### WHAT IS BEING ASKED
Down to the last line, set down the material below exactly; skip the pictures.

### ENTRIES PROVIDED

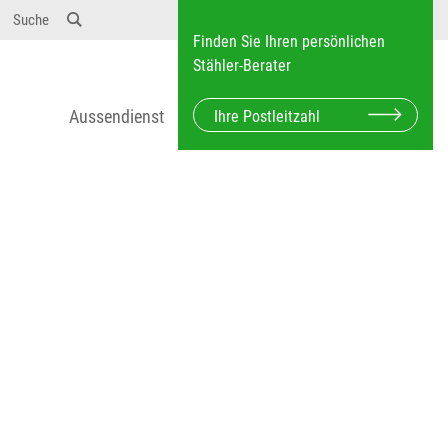
12} Dosierungen: test 123 dfasdf asdfW134 245 34"
Suche
Finden Sie Ihren persönlichen
Stähler-Berater
Aussendienst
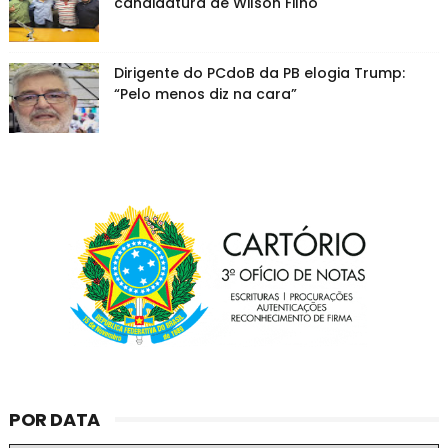
candidatura de Wilson Filho
Dirigente do PCdoB da PB elogia Trump:
“Pelo menos diz na cara”
POR DATA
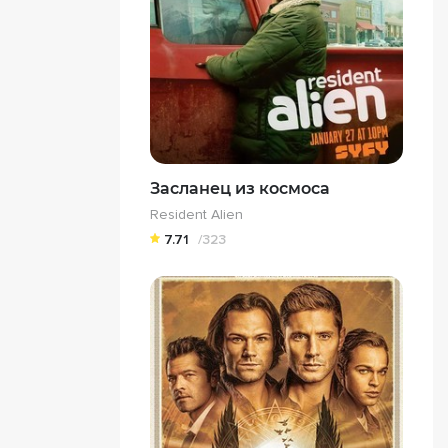
Засланец из космоса
Resident Alien
7.71
/323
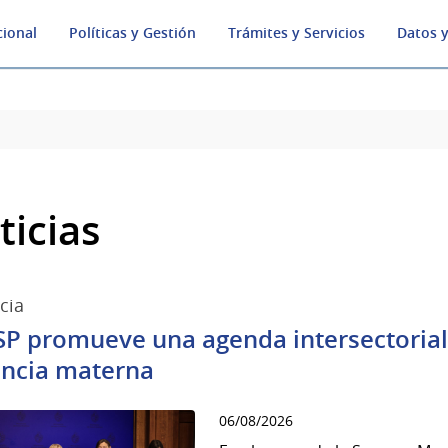
cional
Políticas y Gestión
Trámites y Servicios
Datos y
ticias
cia
SP promueve una agenda intersectorial p
ancia materna
06/08/2026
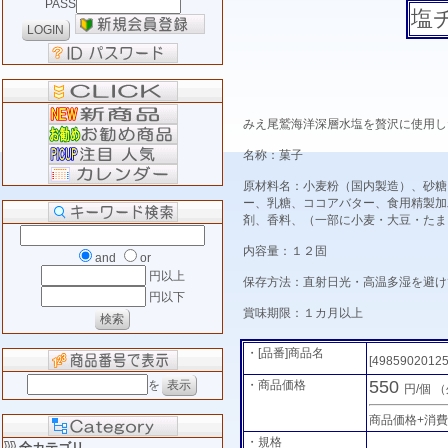
PASS
塩
みえ尾鷲海洋深層水塩を贅沢に使用し
名称：菓子
原材料名：小麦粉（国内製造）、砂糖
ー、乳糖、ココアバター、食用精製加
剤、香料、（一部に小麦・大豆・たま
内容量：１２固
and
or
円以上
保存方法：直射日光・高温多湿を避け
円以下
賞味期限：１カ月以上
・[品番]商品名
[4985902012
550
・商品価格
を
円/個
（
商品価格+消
・規格
全カテゴリ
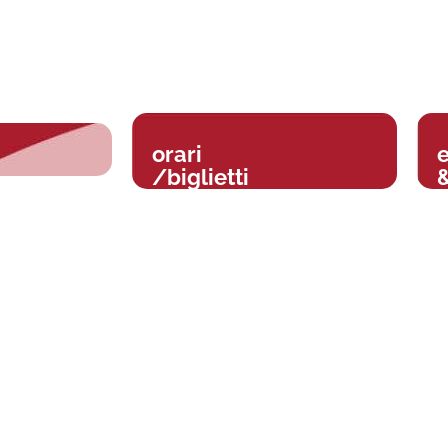
orari
/biglietti
&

### TASK SOLUTION
12} Dosierungen: test 123 dfasdf asdfW134 245 34"
Suche
Finden Sie Ihren persönlichen
Stähler-Berater
Aussendienst
candidatura de Wilson Filho
Dirigente do PCdoB da PB elogia Trump:
“Pelo menos diz na cara”
POR DATA
Засланец из космоса
Resident Alien
7.71
/323
cional
Políticas y Gestión
Trámites y Servicios
Datos y
ticias
cia
SP promueve una agenda intersectorial p
ancia materna
06/08/2026
PASS
塩
みえ尾鷲海洋深層水塩を贅沢に使用し
名称：菓子
原材料名：小麦粉（国内製造）、砂糖
ー、乳糖、ココアバター、食用精製加
剤、香料、（一部に小麦・大豆・たま
内容量：１２固
and
or
円以上
保存方法：直射日光・高温多湿を避け
円以下
賞味期限：１カ月以上
・[品番]商品名
[4985902012
550
・商品価格
を
円/個
（
商品価格+消
・規格
全カテゴリ
orari
/biglietti
&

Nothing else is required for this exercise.